• The task: Make an exact copy of every entry below, with the pictures left out.
** Opening Data excerpts block **
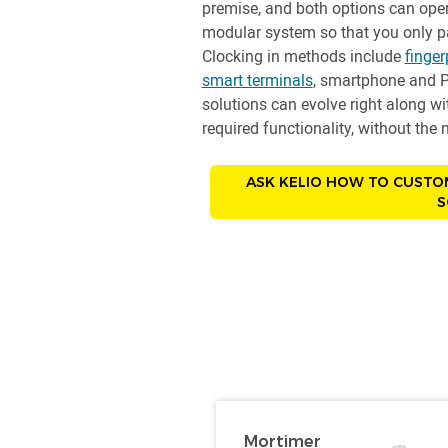
premise, and both options can oper
modular system so that you only pa
Clocking in methods include
finger
smart terminals
, smartphone and P
solutions can evolve right along w
required functionality, without th
ASK KELIO HOW TO CUSTO
S
Mortimer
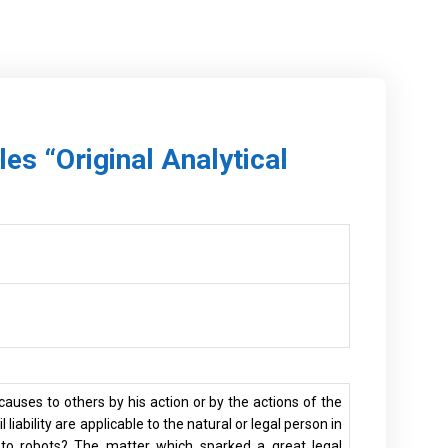
les “Original Analytical
causes to others by his action or by the actions of the
liability are applicable to the natural or legal person in
e to robots? The matter which sparked a great legal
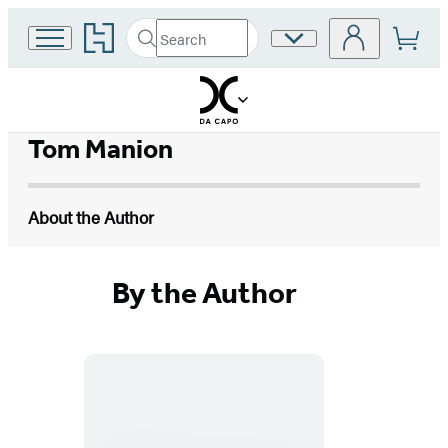
Go
Search
Site
Submit
Search
to
Preferences
Hachette
Hachette
Book
Group
home
Tom Manion
About the Author
By the Author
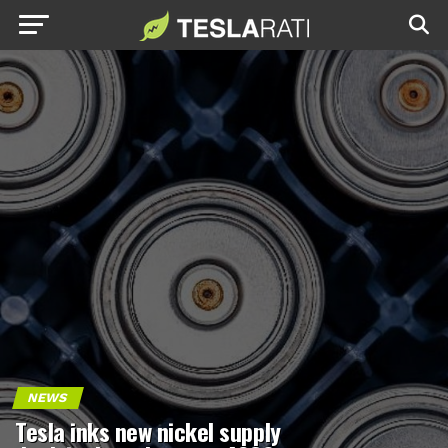
NEWS
Tesla inks new nickel supply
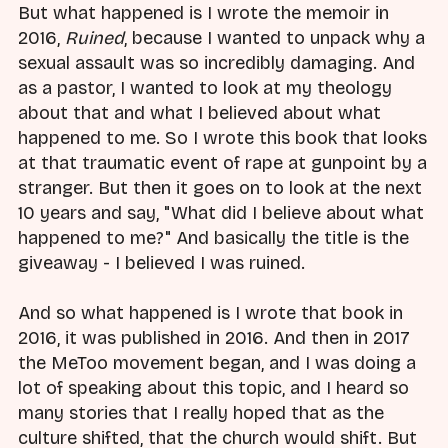
But what happened is I wrote the memoir in
2016,
Ruined
, because I wanted to unpack why a
sexual assault was so incredibly damaging. And
as a pastor, I wanted to look at my theology
about that and what I believed about what
happened to me. So I wrote this book that looks
at that traumatic event of rape at gunpoint by a
stranger. But then it goes on to look at the next
10 years and say, "What did I believe about what
happened to me?" And basically the title is the
giveaway - I believed I was ruined.
And so what happened is I wrote that book in
2016, it was published in 2016. And then in 2017
the MeToo movement began, and I was doing a
lot of speaking about this topic, and I heard so
many stories that I really hoped that as the
culture shifted, that the church would shift. But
** Closing Data excerpts block **
• Solution to this problem:
premise, and both options can oper
modular system so that you only pa
Clocking in methods include
finger
smart terminals
, smartphone and P
solutions can evolve right along w
required functionality, without th
ASK KELIO HOW TO CUSTO
S
Mortimer
les “Original Analytical
causes to others by his action or by the actions of the
liability are applicable to the natural or legal person in
e to robots? The matter which sparked a great legal
Go
Search
Site
Submit
Search
to
Preferences
Hachette
Hachette
Book
Group
home
Tom Manion
About the Author
By the Author
NEWS
Tesla inks new nickel supply
But what happened is I wrote the memoir in
2016,
Ruined
, because I wanted to unpack why a
sexual assault was so incredibly damaging. And
as a pastor, I wanted to look at my theology
about that and what I believed about what
happened to me. So I wrote this book that looks
at that traumatic event of rape at gunpoint by a
stranger. But then it goes on to look at the next
10 years and say, "What did I believe about what
happened to me?" And basically the title is the
giveaway - I believed I was ruined.
And so what happened is I wrote that book in
2016, it was published in 2016. And then in 2017
the MeToo movement began, and I was doing a
lot of speaking about this topic, and I heard so
many stories that I really hoped that as the
culture shifted, that the church would shift. But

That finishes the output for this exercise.